- Developer: Datasoft
- Publisher: Datasoft
- Platforms: Apple II, Atari 8-bit, Atari ST, Commodore 64, IBM PC
- Release: NA: 1986;
- Genre: Board
- Modes: Single-player, multiplayer

= 221B Baker Street (video game) =

1986 video game

221B Baker Street is a 1986 video game published by Datasoft, based on an earlier board game of the same name. The game was inspired by the exploits of Arthur Conan Doyle's fictional detective Sherlock Holmes and derives its title from the detective's residence at 221B Baker Street in London. The original board game was created and copyrighted by American writer Jay Moriarty (dba Antler Productions) in 1975.

==Gameplay==

Gameplay screenshot (Atari ST)

Up to four players compete against each other to solve various mysteries in and around Victorian London. Each player can assume the role of one of four characters from the Sherlock Holmes books—Sherlock Holmes, Dr. Watson, Irene Adler or Inspector Lestrade—and can select from 30 different adventures. Case file for each mystery are provided in the manual and give the particulars of the case, including key clues and suspects.

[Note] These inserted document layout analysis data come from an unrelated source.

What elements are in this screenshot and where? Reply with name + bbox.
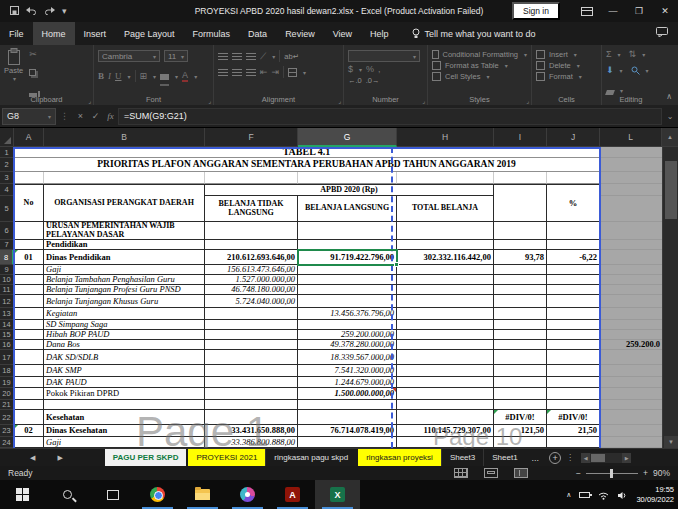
- cell-G24[interactable]: [298, 437, 397, 448]
- cell-H24[interactable]: [397, 437, 494, 448]
- accounting-format-icon[interactable]: $: [348, 65, 353, 74]
- decrease-decimal-icon[interactable]: .0→: [366, 76, 380, 85]
- cell-G22[interactable]: [298, 410, 397, 425]
- decrease-indent-icon[interactable]: ⇤: [260, 68, 268, 77]
- insert-button[interactable]: Insert: [549, 50, 568, 59]
- cell-A6[interactable]: [14, 222, 44, 240]
- cell-F17[interactable]: [205, 350, 298, 365]
- row-header-10[interactable]: 10: [0, 275, 14, 285]
- copy-icon[interactable]: [29, 62, 40, 80]
- formula-input[interactable]: =SUM(G9:G21): [118, 108, 662, 125]
- cell-B16[interactable]: Dana Bos: [44, 340, 205, 350]
- cell-I23[interactable]: 121,50: [494, 425, 547, 437]
- font-dialog-launcher[interactable]: ⌟: [208, 97, 211, 104]
- sheet-tab-proyeksi-2021[interactable]: PROYEKSI 2021: [188, 449, 265, 466]
- cell-A18[interactable]: [14, 365, 44, 377]
- cell-F4[interactable]: APBD 2020 (Rp): [205, 184, 494, 196]
- cell-I16[interactable]: [494, 340, 547, 350]
- row-header-18[interactable]: 18: [0, 365, 14, 377]
- cell-A23[interactable]: 02: [14, 425, 44, 437]
- format-button[interactable]: Format: [549, 72, 573, 81]
- borders-icon[interactable]: ⊞: [140, 72, 148, 81]
- comma-style-icon[interactable]: ,: [378, 65, 381, 74]
- sheet-tab-pagu-per-skpd[interactable]: PAGU PER SKPD: [105, 449, 187, 466]
- cell-J14[interactable]: [547, 320, 600, 330]
- cell-I4[interactable]: [494, 184, 547, 222]
- tab-scroll-right-icon[interactable]: ▶: [57, 454, 62, 462]
- cell-J3[interactable]: [547, 172, 600, 184]
- cell-L6[interactable]: [600, 222, 662, 240]
- cell-B7[interactable]: Pendidikan: [44, 240, 205, 250]
- horizontal-scrollbar[interactable]: ◀ ▶: [581, 453, 631, 463]
- cell-B19[interactable]: DAK PAUD: [44, 377, 205, 388]
- align-right-icon[interactable]: [246, 69, 256, 76]
- cell-G5[interactable]: BELANJA LANGSUNG: [298, 196, 397, 222]
- hscroll-right-icon[interactable]: ▶: [622, 453, 631, 463]
- underline-button[interactable]: U: [115, 72, 122, 81]
- sheet-tab-sheet3[interactable]: Sheet3: [441, 449, 483, 466]
- cell-L17[interactable]: [600, 350, 662, 365]
- cell-H9[interactable]: [397, 265, 494, 275]
- undo-icon[interactable]: [26, 6, 37, 17]
- cell-J12[interactable]: [547, 295, 600, 308]
- cell-J21[interactable]: [547, 400, 600, 410]
- taskbar-file-explorer[interactable]: [180, 480, 225, 509]
- cell-B23[interactable]: Dinas Kesehatan: [44, 425, 205, 437]
- feedback-icon[interactable]: [656, 27, 668, 39]
- cell-B6[interactable]: URUSAN PEMERINTAHAN WAJIB PELAYANAN DASA…: [44, 222, 205, 240]
- scroll-down-icon[interactable]: ▼: [664, 436, 678, 448]
- delete-button[interactable]: Delete: [549, 61, 571, 70]
- col-header-J[interactable]: J: [547, 128, 600, 147]
- row-header-24[interactable]: 24: [0, 437, 14, 448]
- tab-help[interactable]: Help: [361, 22, 398, 45]
- wifi-icon[interactable]: [598, 486, 609, 504]
- more-sheets-indicator[interactable]: ...: [526, 449, 546, 466]
- tab-file[interactable]: File: [0, 22, 33, 45]
- cell-B13[interactable]: Kegiatan: [44, 308, 205, 320]
- cell-I19[interactable]: [494, 377, 547, 388]
- zoom-slider[interactable]: [586, 473, 638, 474]
- col-header-A[interactable]: A: [14, 128, 44, 147]
- tab-scroll-left-icon[interactable]: ◀: [30, 454, 35, 462]
- minimize-button[interactable]: —: [600, 0, 626, 22]
- row-header-4[interactable]: 4: [0, 184, 14, 196]
- autosum-icon[interactable]: Σ: [606, 50, 612, 59]
- cell-G9[interactable]: [298, 265, 397, 275]
- cell-B11[interactable]: Belanja Tunjangan Profesi Guru PNSD: [44, 285, 205, 295]
- cell-I22[interactable]: #DIV/0!: [494, 410, 547, 425]
- cell-J11[interactable]: [547, 285, 600, 295]
- cell-F13[interactable]: [205, 308, 298, 320]
- cell-L4[interactable]: [600, 184, 662, 196]
- cell-A24[interactable]: [14, 437, 44, 448]
- merge-center-icon[interactable]: [288, 68, 297, 77]
- hscroll-left-icon[interactable]: ◀: [581, 453, 590, 463]
- scroll-up-icon[interactable]: ▲: [662, 128, 678, 147]
- align-left-icon[interactable]: [218, 69, 228, 76]
- wrap-text-icon[interactable]: ab↵: [284, 52, 299, 61]
- cell-B8[interactable]: Dinas Pendidikan: [44, 250, 205, 265]
- row-header-12[interactable]: 12: [0, 295, 14, 308]
- zoom-level[interactable]: 90%: [653, 468, 670, 478]
- row-header-16[interactable]: 16: [0, 340, 14, 350]
- cell-A2[interactable]: PRIORITAS PLAFON ANGGARAN SEMENTARA PERU…: [14, 158, 600, 172]
- cell-F22[interactable]: [205, 410, 298, 425]
- tab-insert[interactable]: Insert: [75, 22, 116, 45]
- col-header-I[interactable]: I: [494, 128, 547, 147]
- cancel-icon[interactable]: ×: [73, 111, 88, 121]
- cell-I11[interactable]: [494, 285, 547, 295]
- cell-J23[interactable]: 21,50: [547, 425, 600, 437]
- increase-indent-icon[interactable]: ⇥: [272, 68, 280, 77]
- cell-B22[interactable]: Kesehatan: [44, 410, 205, 425]
- cell-J10[interactable]: [547, 275, 600, 285]
- cell-H20[interactable]: [397, 388, 494, 400]
- fill-handle[interactable]: [394, 262, 399, 267]
- cell-J9[interactable]: [547, 265, 600, 275]
- cell-F23[interactable]: 33.431.650.888,00: [205, 425, 298, 437]
- tab-view[interactable]: View: [324, 22, 361, 45]
- cell-L5[interactable]: [600, 196, 662, 222]
- row-header-3[interactable]: 3: [0, 172, 14, 184]
- start-button[interactable]: [0, 480, 45, 509]
- tab-page-layout[interactable]: Page Layout: [115, 22, 184, 45]
- cell-G11[interactable]: [298, 285, 397, 295]
- horizontal-scrollbar-thumb[interactable]: [591, 454, 605, 462]
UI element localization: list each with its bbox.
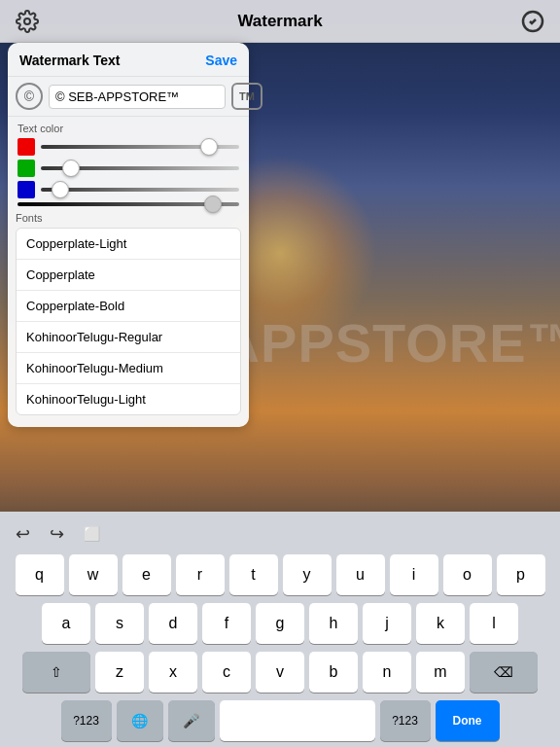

To solve the case, players roll dice to move among 15 different locales throughout London, collecting the clues necessary to unravel the mystery. Each player also visits Scotland Yard to collect a badge, which allows him to "lock" a particular location on the map, making access to it by the other players more difficult. Once a player believes he has solved the case, he returns to Baker Street where he must successfully answer a quiz. Play ends when a player successfully passes the quiz.

==Reception==
Harvey Bernstein reviewed the game for Antic and stated that "I will admit that the graphics are fairly good but, aside from a handful of quotes in the documentation, no attempt is made to capture the style of Sir Arthur Conan Doyle's beloved text."